:: What you should do ::
The following data has a line with "Papi Mikey Dinero duikt in de wereld va" and a line with "L'Autriche sous Rängnik, c'est". Write out exactly those lines and all the lines between them.

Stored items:
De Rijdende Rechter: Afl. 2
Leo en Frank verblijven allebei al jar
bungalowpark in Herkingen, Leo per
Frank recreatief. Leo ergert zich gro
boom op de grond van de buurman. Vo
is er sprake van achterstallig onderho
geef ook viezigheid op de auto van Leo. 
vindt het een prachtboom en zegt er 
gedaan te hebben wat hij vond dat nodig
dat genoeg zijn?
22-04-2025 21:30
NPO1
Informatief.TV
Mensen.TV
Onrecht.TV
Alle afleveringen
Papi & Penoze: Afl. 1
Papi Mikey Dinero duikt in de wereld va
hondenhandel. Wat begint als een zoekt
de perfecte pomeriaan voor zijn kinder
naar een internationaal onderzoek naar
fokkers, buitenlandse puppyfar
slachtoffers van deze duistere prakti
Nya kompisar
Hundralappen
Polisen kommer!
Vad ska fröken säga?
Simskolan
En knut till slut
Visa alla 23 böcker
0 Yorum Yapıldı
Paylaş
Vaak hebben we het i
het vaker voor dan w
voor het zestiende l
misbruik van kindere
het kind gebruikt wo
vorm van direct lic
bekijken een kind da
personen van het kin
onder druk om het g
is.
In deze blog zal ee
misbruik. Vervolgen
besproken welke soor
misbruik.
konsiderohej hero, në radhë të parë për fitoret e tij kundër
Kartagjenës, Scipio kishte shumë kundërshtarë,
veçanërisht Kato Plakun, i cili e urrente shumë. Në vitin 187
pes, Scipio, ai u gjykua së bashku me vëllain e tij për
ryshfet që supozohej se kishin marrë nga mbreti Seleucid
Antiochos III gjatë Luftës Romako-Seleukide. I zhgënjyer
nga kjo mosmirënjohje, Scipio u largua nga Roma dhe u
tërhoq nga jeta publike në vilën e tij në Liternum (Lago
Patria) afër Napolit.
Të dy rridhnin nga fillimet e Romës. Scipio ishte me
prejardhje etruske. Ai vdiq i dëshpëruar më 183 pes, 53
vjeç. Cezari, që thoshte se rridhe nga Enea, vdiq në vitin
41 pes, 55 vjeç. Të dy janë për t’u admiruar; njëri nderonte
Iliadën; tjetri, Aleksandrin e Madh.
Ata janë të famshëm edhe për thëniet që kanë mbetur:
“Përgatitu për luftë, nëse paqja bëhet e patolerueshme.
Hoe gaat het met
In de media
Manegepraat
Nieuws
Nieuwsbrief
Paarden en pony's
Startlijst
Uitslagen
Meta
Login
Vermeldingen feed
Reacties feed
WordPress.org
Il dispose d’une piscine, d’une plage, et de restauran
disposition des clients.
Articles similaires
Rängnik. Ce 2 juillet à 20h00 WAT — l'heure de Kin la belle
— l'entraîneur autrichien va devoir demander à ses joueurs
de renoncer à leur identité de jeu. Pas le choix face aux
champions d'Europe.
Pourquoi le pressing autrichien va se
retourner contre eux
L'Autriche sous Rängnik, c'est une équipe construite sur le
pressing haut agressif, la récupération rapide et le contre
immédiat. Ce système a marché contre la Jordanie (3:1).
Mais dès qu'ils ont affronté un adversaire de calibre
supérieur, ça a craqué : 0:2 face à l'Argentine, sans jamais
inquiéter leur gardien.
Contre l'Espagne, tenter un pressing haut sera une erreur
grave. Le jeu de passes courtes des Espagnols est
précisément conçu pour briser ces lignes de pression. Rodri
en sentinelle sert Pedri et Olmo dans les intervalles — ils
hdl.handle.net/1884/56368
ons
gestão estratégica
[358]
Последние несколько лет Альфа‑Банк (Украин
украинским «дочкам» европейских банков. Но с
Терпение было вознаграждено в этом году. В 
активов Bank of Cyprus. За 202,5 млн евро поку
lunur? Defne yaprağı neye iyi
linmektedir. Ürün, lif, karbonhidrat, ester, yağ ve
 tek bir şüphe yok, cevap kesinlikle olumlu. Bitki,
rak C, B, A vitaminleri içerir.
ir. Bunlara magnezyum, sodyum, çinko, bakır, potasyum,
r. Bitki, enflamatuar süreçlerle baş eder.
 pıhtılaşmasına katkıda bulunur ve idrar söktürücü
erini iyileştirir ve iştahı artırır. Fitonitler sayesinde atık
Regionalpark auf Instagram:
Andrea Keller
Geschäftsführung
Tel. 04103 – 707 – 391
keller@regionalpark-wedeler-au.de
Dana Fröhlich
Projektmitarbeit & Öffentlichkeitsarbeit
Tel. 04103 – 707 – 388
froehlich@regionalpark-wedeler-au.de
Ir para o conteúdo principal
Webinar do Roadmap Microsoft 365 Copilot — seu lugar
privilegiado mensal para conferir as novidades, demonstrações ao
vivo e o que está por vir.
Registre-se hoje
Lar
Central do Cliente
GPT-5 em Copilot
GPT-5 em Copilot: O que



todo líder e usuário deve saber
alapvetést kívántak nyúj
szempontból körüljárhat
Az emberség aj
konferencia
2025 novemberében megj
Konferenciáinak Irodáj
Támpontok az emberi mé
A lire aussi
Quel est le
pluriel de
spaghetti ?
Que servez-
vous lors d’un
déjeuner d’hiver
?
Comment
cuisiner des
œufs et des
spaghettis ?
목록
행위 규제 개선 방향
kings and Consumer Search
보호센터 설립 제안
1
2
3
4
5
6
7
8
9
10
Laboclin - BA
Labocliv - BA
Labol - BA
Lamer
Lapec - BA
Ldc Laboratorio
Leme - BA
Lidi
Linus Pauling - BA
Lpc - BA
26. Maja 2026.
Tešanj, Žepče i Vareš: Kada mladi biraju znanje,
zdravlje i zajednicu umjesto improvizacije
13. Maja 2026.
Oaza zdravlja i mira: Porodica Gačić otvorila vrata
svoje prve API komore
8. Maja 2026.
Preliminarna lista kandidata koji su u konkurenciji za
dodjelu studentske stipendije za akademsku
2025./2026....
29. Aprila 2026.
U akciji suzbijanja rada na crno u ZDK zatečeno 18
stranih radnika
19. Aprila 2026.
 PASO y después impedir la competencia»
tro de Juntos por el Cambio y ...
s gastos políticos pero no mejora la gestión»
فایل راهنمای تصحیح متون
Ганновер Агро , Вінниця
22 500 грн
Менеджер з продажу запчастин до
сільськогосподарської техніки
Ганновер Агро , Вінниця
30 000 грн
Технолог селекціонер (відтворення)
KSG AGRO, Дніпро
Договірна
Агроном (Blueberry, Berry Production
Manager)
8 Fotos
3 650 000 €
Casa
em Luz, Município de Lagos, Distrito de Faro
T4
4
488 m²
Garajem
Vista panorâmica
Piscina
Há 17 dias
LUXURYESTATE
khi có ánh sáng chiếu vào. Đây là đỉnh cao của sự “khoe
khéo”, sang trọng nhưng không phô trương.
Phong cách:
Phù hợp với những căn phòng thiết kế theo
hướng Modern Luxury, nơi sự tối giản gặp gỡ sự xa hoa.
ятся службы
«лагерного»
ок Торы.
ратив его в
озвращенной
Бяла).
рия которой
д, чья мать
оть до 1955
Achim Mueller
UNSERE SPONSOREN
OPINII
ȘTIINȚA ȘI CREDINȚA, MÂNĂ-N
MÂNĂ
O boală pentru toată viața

:: Task solution ::
Papi Mikey Dinero duikt in de wereld va
hondenhandel. Wat begint als een zoekt
de perfecte pomeriaan voor zijn kinder
naar een internationaal onderzoek naar
fokkers, buitenlandse puppyfar
slachtoffers van deze duistere prakti
Nya kompisar
Hundralappen
Polisen kommer!
Vad ska fröken säga?
Simskolan
En knut till slut
Visa alla 23 böcker
0 Yorum Yapıldı
Paylaş
Vaak hebben we het i
het vaker voor dan w
voor het zestiende l
misbruik van kindere
het kind gebruikt wo
vorm van direct lic
bekijken een kind da
personen van het kin
onder druk om het g
is.
In deze blog zal ee
misbruik. Vervolgen
besproken welke soor
misbruik.
konsiderohej hero, në radhë të parë për fitoret e tij kundër
Kartagjenës, Scipio kishte shumë kundërshtarë,
veçanërisht Kato Plakun, i cili e urrente shumë. Në vitin 187
pes, Scipio, ai u gjykua së bashku me vëllain e tij për
ryshfet që supozohej se kishin marrë nga mbreti Seleucid
Antiochos III gjatë Luftës Romako-Seleukide. I zhgënjyer
nga kjo mosmirënjohje, Scipio u largua nga Roma dhe u
tërhoq nga jeta publike në vilën e tij në Liternum (Lago
Patria) afër Napolit.
Të dy rridhnin nga fillimet e Romës. Scipio ishte me
prejardhje etruske. Ai vdiq i dëshpëruar më 183 pes, 53
vjeç. Cezari, që thoshte se rridhe nga Enea, vdiq në vitin
41 pes, 55 vjeç. Të dy janë për t’u admiruar; njëri nderonte
Iliadën; tjetri, Aleksandrin e Madh.
Ata janë të famshëm edhe për thëniet që kanë mbetur:
“Përgatitu për luftë, nëse paqja bëhet e patolerueshme.
Hoe gaat het met
In de media
Manegepraat
Nieuws
Nieuwsbrief
Paarden en pony's
Startlijst
Uitslagen
Meta
Login
Vermeldingen feed
Reacties feed
WordPress.org
Il dispose d’une piscine, d’une plage, et de restauran
disposition des clients.
Articles similaires
Rängnik. Ce 2 juillet à 20h00 WAT — l'heure de Kin la belle
— l'entraîneur autrichien va devoir demander à ses joueurs
de renoncer à leur identité de jeu. Pas le choix face aux
champions d'Europe.
Pourquoi le pressing autrichien va se
retourner contre eux
L'Autriche sous Rängnik, c'est une équipe construite sur le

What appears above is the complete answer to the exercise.